More than two-thirds of Americans, meanwhile, say there is more than one true way to interpret their religious teachings. Mormons and Jehovah's Witnesses were the only two groups that significantly disagreed with that view.
Among the survey's other findings:
* Ninety-two percent of Americans believe in the existence of God or a universal spirit, even as many shun weekly worship services; 41% who are unaffiliated say religion "is at least somewhat important in their lives," and seven in 10 of the unaffiliated say they believe in God.
* Fifty-eight percent of Americans say they pray privately every day, and 74% believe in life after death.
* Thirty-one percent of Americans say they receive "a definite answer to a specific prayer request" at least once a month.
"History testifies that religious faith is very important to Americans," Washington Archbishop Donald Wuerl said in a statement from the United States Conference of Catholic Bishops. "At every juncture of our past, Americans have called upon God for guidance, protection and direction."
California -- home to large numbers of Protestants, Catholics, Jews and other groups -- resists these trends.
While 63% of adults nationally believe that their holy books are the word of God, just 53% of Californians think so.
Similarly, 56% of Americans say religion is "very important," while the figure in California is 48%.
Californians also are more likely to believe that scriptures were written by man rather than God.
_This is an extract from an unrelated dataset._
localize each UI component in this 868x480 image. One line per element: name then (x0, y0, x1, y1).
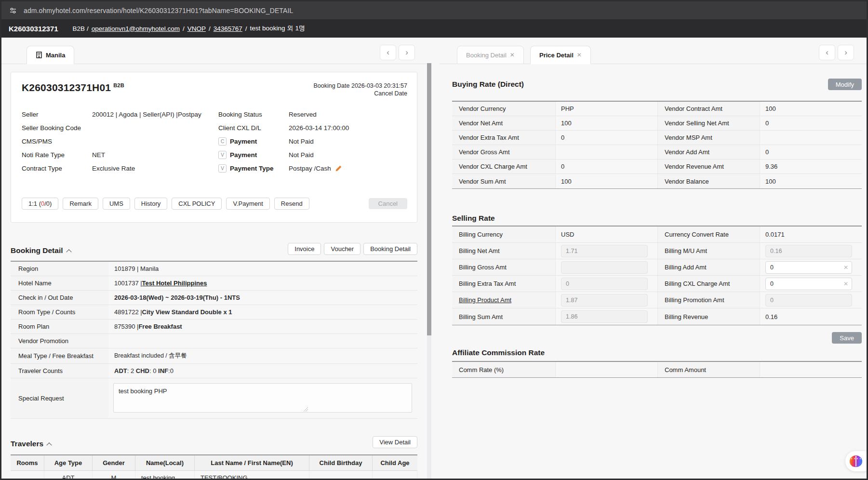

And they pray less than those elsewhere -- 33% attend religious services at least once a week, compared to 39% for the nation.
California stands out for another reason. One of its signature industries and locales, Hollywood, appears to be a corrupting influence in the eyes of at least some Americans. Forty-two percent say they feel their values are threatened by "Hollywood and the entertainment industry"; 56% say they are not threatened.
If California appears less religious than the rest of the nation, there are good reasons, says J. Gordon Melton, Santa Barbara-based author of "The Encyclopedia of American Religions."
Successive generations of East Coast migrants have settled here since World War II, their connections to organized religion more tenuous than the people they left behind.
The more recent arrival of devout, predominantly Catholic immigrants from Mexico and Central America has not balanced the larger numbers of Americans from the East, he said. And many of the Spanish-speaking newcomers, undocumented and living in the shadow economy, often go uncounted in official reports, Melton said.
California trails other parts of the country in its Evangelical presence, Melton said, but has growing numbers of adherents of non-Christian traditions -- including Hindus, Buddhists and others. Their religions, which often take hold in metropolitan areas such as Los Angeles or San Francisco, do not always subscribe to a single holy book as in the Judeo-Christian tradition.
"California is certainly leading the trend in generating new religions and sending them off to the rest of the country," Melton said. "The pluralism is a function of toleration levels. That is a peculiarly California way."